-- Material for this task follows --

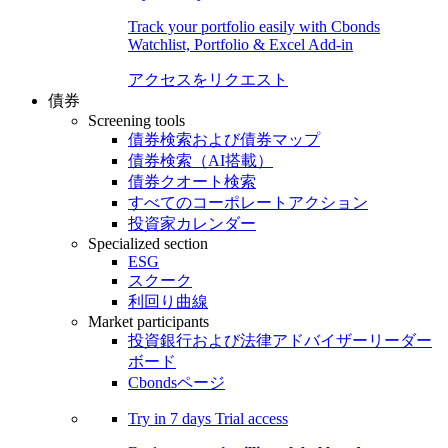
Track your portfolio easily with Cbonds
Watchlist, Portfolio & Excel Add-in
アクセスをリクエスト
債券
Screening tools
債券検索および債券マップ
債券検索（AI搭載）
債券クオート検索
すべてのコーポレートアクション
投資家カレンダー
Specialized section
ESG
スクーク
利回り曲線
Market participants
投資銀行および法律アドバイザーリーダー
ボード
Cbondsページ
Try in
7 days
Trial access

-- Material for this task concluded --
-- Material for this task follows --

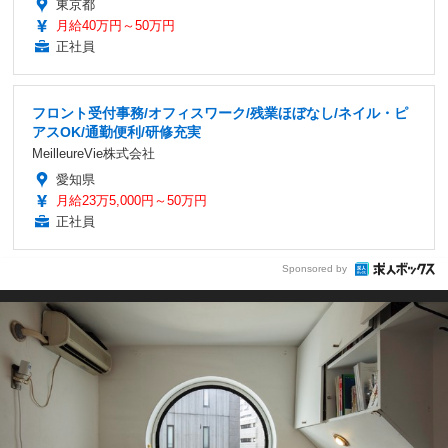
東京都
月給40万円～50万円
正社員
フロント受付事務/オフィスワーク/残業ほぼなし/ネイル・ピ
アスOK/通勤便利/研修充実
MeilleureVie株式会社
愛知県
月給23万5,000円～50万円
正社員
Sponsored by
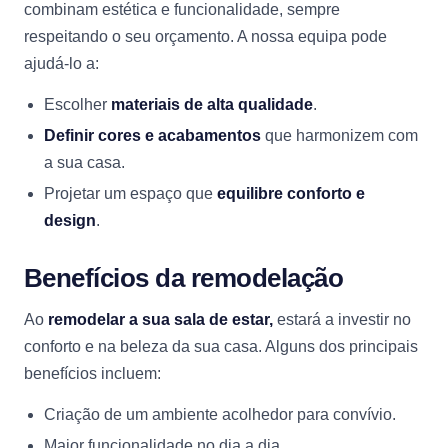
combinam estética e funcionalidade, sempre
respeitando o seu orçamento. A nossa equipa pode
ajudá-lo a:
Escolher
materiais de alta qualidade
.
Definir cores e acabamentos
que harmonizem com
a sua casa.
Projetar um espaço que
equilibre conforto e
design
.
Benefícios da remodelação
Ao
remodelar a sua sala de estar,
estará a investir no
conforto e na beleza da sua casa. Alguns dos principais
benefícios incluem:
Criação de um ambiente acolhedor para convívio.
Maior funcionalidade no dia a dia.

-- Material for this task concluded --
-- Material for this task follows --

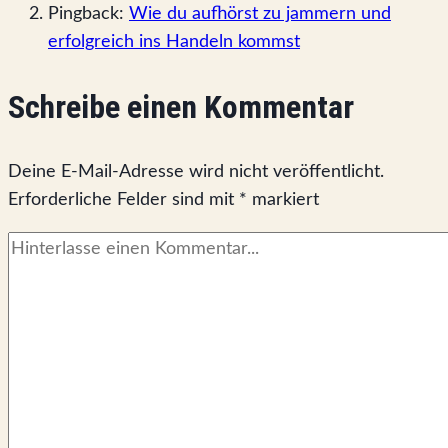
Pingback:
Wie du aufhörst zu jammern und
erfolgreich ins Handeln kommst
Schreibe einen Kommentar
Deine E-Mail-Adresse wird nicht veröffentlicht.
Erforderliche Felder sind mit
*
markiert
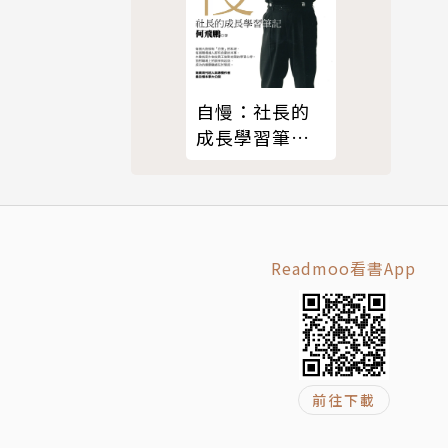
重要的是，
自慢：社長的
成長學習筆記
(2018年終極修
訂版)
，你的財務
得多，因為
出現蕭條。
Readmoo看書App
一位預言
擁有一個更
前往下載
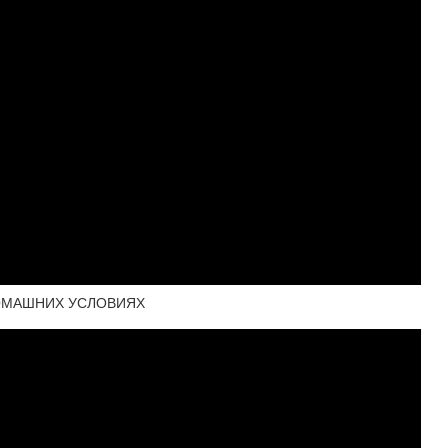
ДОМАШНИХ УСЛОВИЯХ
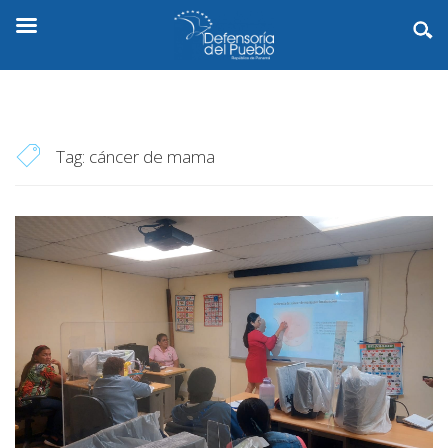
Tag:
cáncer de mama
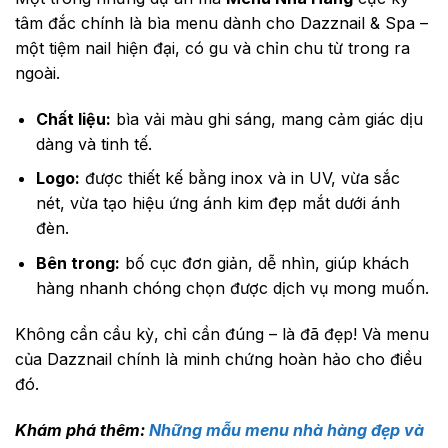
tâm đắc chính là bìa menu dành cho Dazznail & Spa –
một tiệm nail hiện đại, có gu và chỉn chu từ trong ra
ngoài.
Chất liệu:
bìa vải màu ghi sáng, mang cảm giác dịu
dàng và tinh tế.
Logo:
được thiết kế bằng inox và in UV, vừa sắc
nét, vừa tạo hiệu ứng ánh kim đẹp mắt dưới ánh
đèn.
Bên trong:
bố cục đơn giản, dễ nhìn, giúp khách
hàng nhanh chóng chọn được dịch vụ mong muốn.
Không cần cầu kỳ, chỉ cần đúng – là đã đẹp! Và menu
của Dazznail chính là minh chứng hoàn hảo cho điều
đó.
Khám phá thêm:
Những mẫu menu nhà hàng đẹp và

-- Material for this task concluded --

Problem requirements:
Your reply is to be an exact repeat of the listing above from the line holding "Deine E-Mail-Adresse wird" down to the line holding "Những mẫu menu nhà hàng đẹp và", ends included, pictures excluded.

Exercise response:
Deine E-Mail-Adresse wird nicht veröffentlicht.
Erforderliche Felder sind mit
*
markiert
重要的是，
自慢：社長的
成長學習筆記
(2018年終極修
訂版)
，你的財務
得多，因為
出現蕭條。
Readmoo看書App
一位預言
擁有一個更
前往下載
ДОМАШНИХ УСЛОВИЯХ
Tag:
cáncer de mama
tâm đắc chính là bìa menu dành cho Dazznail & Spa –
một tiệm nail hiện đại, có gu và chỉn chu từ trong ra
ngoài.
Chất liệu:
bìa vải màu ghi sáng, mang cảm giác dịu
dàng và tinh tế.
Logo:
được thiết kế bằng inox và in UV, vừa sắc
nét, vừa tạo hiệu ứng ánh kim đẹp mắt dưới ánh
đèn.
Bên trong:
bố cục đơn giản, dễ nhìn, giúp khách
hàng nhanh chóng chọn được dịch vụ mong muốn.
Không cần cầu kỳ, chỉ cần đúng – là đã đẹp! Và menu
của Dazznail chính là minh chứng hoàn hảo cho điều
đó.
Khám phá thêm:
Những mẫu menu nhà hàng đẹp và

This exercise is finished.